Many members of the Gilgit – Baltistan Legislative Assembly (GBLA) had been raising objections with the federal government, accusing it of concentrating policy making power in the hands of the non-elected GB Council. The voices of dissent, few in number and frequency, were not very strong though.
Last week, however, the barely audible complaints turned into a rare roar.
“Vital departments and subjects have fraudulently been kept with the [GB] Council”, Law Minister Wazir Shakeel told his fellow legislators in the assembly, responding to a question. He went on to say that the GBLA’s authority does not exceed that of a “municipal corporation”, authorized to charge some taxes and legislate on issues like rights of animals.
The otherwise cool lawyer-turned-politician, in an unprecedented manner, lambasted the federal government by saying that a “fraud” had been committed with the people of Gilgit – Baltistan, ‘by depriving their elected leaders of power and authority’.
Shakil’s stand brought to surface the conflict and mistrust that has existed between members of the GBLA and the GB Council since promulgation of the presidential ordinance in 2009. The “Self Governance and Empowerment Ordinance” had proposed formation of a non-elected Council, practically functioning above the Gilgit – Baltistan Legislative Assembly.
The GB Council, dominated by the federal government, is authorized to make policies and laws related to water, minerals, energy, tourism and forest, some of the most strategic resources of Gilgit – Baltistan. The Council is also authorized to levy taxes in the region.
In this scenario, it is not difficult to see that the package is skewed in favour of Islamabad. This tilt, in reality, is a negation of the spirit of the 2009 presidential order, which promised “empowerment” and “self governance” for the region.

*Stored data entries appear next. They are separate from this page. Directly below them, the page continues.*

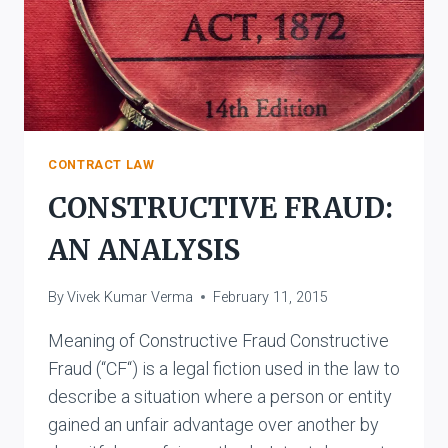
CONTRACT LAW
CONSTRUCTIVE FRAUD:
AN ANALYSIS
By
Vivek Kumar Verma
February 11, 2015
Meaning of Constructive Fraud Constructive
Fraud (“CF“) is a legal fiction used in the law to
describe a situation where a person or entity
gained an unfair advantage over another by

For real ‘empowerment’ and ‘self governance’ the federal authorities will have to relinquish more of their powers and let the elected representatives of GB make laws and policies related to the region’s resources and other important issues. This will create a sense of ownership among the elected leaders of GB and help them gain confidence for resolving issues of the people. Symbolic structures and gestures can be good political statements, but they will fail to address grievances of the region’s populace.